WORK ITEM: Each line from the one with "flaps Police" to the final line of the data must be reproduced exactly, and no other line may appear.
*** LISTED RECORDS Section Begins ***
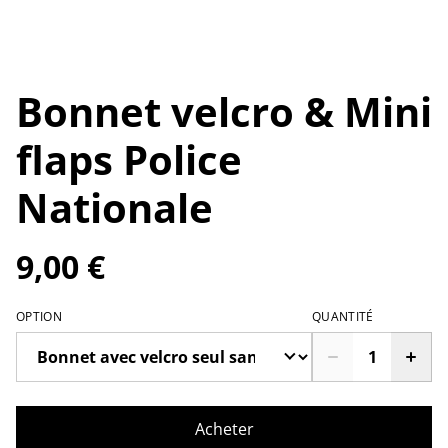
Bonnet velcro & Mini
flaps Police
Nationale
9,00 €
OPTION
QUANTITÉ
Acheter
*** LISTED RECORDS Section Ends ***
YOUR SOLUTION:
flaps Police
Nationale
9,00 €
OPTION
QUANTITÉ
Acheter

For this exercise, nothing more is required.